Pernyataan yang kontras justru didapatkan dari Reza, seorang mahasiswa universitas ternama di Aceh. "Saya pulang kampung libur karena libur akhir pekannya panjang. Tapi tidak untuk memilih," katanya lugas. "Tidak ada figur pemimpin yang cocok menurut saya."
Lain Reza, lain pula Akmal. Mahasiswa seangakatan Reza ini justru bingung menetapkan pilihannya. "Saya lihat dulu nanti, siapa yang cocok dengan harapan saya. Kalau datang ke TPS, pastinya iya," katanya.
Di Aceh, tanggal 9 April 2012 ini memang hari yang istimewa. Di hari ini nasib Aceh ditentukan melalui pemiihan umum kepala daerah. Ketua KIP Aceh Salam Poroh meyakini angka partisipasi pemilih untuk pemilukada kali ini tinggi.
Selain rentang waktu persiapan pemilukada yang panjang yakni 14 bulan, bahkan pemilukada Aceh ini sempat tertunda hingga tiga kali. Salam Poroh juga merujuk pada Pemilu 2009, partisipasi politik di Aceh relatif besar.

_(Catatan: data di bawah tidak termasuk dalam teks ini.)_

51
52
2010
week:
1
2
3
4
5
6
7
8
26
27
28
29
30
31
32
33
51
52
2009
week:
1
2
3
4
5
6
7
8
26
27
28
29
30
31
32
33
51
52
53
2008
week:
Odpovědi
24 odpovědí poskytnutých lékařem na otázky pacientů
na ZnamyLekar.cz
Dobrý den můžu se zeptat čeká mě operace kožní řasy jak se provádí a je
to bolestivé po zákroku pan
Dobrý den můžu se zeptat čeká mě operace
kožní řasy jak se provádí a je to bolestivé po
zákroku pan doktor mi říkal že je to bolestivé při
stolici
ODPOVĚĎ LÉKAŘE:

Pada pemilu legislatif saat itu tingkat partisipasi mencapai 76 persen, sedangkan pada pemilihan presiden mencapai 74 persen. Kondisi serupa diyakini juga akan terjadi pada Pilkada 2012 ini. Maka hari ini akhirnya warga di Aceh melaksanakan pemilihan kepala daerah.
Tidak tanggung-tanggung, selain memilih pasangan gubernur-wakil gubernur, masyarakat di Aceh juga melakukan pemilihan serentak untuk memilih 17 kepala daerah di kabupaten dan kota.

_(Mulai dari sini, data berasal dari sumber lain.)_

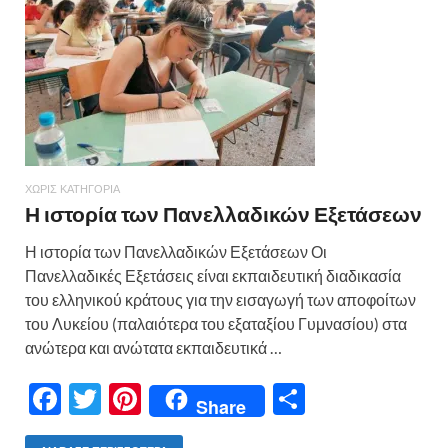
k
ίτ
ε
ΧΩΡΊΣ ΚΑΤΗΓΟΡΊΑ
Η ιστορία των Πανελλαδικών Εξετάσεων
Η ιστορία των Πανελλαδικών Εξετάσεων Οι
Πανελλαδικές Εξετάσεις είναι εκπαιδευτική διαδικασία
του ελληνικού κράτους για την εισαγωγή των αποφοίτων
του Λυκείου (παλαιότερα του εξαταξίου Γυμνασίου) στα
ανώτερα και ανώτατα εκπαιδευτικά …
F
T
Pi
Μ
Share
ac
w
nt
οι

Memilih pemimpin daerah adalah hal mutlak bagi masyarakat, maka hari pemilihan ini pun selalu disebut sebagai pesta rakyat, di mana rakyat bisa menentukan piihannya sesuai kebutuhan hati nurani. Kesempatan memilihpun tidaklah bisa dilakukan sesuka hati, hanya ada dalam rentang waktu lima tahun sekali.
Sebagai daerah yang baru saja pulih dari konflik, pemilihan kepala daerah selalu menjadi asa yang besar bagi rakyat untuk bisa mendapat pemimpin yang jujur dan berpihak kepada rakyat .
Pengamat politik Saifuddin Bantasyam, mengatakan, pemimpin pilihan rakyat adalah pemimpin yang peduli terhadap kesejahteraan rakyat dan menjaga keberlangsungan proses damai, karena ini juga menjadi syarat yang tidak tertulis dan utama bagi kepala daerah di Aceh.
Hari ini semua asa tersebut dipertaruhkan oleh para kandidat kepala daerah yang terdiri dari lima pasangan calon gubernur wakil gubernur dan sebanyak 137 pasangan kandidat bupati-wakil bupati dan wali kota-wakil wali kota. Semoga pemimpin Aceh yang terpilih benar-benar pemimpin yang memenuhi aspirasi masyarakatnya. Pesta boleh usai, namun kerja tidak akan pernah selesai.